(Transcribed page contents)
BEGIN
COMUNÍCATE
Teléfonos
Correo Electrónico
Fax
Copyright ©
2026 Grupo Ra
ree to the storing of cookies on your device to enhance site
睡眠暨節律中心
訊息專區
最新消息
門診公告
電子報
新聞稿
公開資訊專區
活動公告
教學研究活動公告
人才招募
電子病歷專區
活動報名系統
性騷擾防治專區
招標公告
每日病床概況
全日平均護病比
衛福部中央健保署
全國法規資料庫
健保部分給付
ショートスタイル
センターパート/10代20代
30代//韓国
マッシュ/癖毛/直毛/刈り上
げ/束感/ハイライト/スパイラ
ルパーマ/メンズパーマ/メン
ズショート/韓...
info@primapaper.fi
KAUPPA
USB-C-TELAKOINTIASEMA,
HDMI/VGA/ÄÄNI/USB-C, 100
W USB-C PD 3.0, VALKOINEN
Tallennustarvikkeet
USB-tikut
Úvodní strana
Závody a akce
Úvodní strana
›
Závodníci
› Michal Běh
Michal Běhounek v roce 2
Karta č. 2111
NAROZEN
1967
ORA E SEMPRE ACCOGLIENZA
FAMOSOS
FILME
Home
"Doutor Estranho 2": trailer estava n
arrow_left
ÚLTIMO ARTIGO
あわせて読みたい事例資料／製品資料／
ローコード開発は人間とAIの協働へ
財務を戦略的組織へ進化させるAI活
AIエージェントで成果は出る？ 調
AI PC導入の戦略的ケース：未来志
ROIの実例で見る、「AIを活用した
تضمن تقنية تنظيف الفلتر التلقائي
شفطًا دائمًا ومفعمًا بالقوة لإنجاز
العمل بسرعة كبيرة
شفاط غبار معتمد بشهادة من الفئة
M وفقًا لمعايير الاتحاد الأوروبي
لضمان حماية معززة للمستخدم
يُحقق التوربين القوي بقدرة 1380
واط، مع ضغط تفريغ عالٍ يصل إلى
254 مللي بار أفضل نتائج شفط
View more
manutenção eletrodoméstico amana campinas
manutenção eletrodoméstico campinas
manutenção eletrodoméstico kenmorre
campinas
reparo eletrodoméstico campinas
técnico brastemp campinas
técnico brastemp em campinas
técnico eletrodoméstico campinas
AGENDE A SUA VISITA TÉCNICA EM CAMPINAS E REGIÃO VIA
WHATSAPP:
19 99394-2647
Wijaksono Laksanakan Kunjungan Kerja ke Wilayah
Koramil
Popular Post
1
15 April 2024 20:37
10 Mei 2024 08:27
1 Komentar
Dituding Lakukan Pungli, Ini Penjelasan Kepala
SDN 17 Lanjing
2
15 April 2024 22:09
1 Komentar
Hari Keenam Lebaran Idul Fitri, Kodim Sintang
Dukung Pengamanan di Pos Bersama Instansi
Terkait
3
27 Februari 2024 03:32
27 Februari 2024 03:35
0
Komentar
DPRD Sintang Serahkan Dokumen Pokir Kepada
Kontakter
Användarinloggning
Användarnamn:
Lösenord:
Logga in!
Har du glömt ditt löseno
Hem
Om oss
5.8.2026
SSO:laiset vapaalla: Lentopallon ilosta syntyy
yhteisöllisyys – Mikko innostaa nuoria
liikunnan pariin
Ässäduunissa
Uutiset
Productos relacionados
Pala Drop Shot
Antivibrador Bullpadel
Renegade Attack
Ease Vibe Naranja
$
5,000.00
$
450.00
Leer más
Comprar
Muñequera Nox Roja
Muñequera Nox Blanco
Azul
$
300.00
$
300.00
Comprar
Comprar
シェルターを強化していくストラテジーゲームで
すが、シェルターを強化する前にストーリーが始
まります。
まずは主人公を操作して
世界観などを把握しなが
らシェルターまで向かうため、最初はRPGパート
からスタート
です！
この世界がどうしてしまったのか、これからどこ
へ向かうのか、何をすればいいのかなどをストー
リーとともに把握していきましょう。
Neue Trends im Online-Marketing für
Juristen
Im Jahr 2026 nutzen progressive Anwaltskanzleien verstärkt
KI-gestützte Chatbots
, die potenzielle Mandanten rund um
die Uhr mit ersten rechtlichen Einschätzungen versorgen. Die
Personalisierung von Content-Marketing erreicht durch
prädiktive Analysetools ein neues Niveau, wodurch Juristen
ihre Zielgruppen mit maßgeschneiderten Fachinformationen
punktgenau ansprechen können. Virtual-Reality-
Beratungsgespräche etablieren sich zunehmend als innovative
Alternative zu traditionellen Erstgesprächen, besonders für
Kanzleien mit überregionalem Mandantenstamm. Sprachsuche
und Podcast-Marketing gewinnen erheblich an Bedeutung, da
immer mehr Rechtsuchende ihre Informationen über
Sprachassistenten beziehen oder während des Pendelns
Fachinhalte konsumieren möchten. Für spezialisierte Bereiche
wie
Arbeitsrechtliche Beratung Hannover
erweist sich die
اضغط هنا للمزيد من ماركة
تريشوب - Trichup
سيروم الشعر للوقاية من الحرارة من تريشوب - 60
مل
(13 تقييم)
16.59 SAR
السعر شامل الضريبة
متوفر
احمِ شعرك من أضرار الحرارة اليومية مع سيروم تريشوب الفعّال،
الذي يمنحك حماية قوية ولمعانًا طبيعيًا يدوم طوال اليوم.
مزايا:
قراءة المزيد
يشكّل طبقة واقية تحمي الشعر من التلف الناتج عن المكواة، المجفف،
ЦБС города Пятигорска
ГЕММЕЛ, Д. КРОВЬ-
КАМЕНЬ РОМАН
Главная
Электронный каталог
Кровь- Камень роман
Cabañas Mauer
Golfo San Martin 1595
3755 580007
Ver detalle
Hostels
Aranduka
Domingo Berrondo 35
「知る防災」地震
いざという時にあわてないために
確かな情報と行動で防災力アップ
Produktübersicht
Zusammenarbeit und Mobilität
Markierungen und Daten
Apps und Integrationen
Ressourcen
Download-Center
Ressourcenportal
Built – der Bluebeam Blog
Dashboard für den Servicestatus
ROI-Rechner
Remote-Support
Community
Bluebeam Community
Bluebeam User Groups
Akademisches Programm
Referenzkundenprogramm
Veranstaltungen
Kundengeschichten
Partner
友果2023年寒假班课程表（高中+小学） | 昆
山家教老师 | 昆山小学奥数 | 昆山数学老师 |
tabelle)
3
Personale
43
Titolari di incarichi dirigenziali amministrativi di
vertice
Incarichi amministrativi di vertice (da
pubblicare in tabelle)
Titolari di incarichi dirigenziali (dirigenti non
END
■ PROBLEM DESCRIPTION
Lines with the word "الحرارة": report how many there are in the entries, as a bare number.

■ RESULT OF THE TASK
2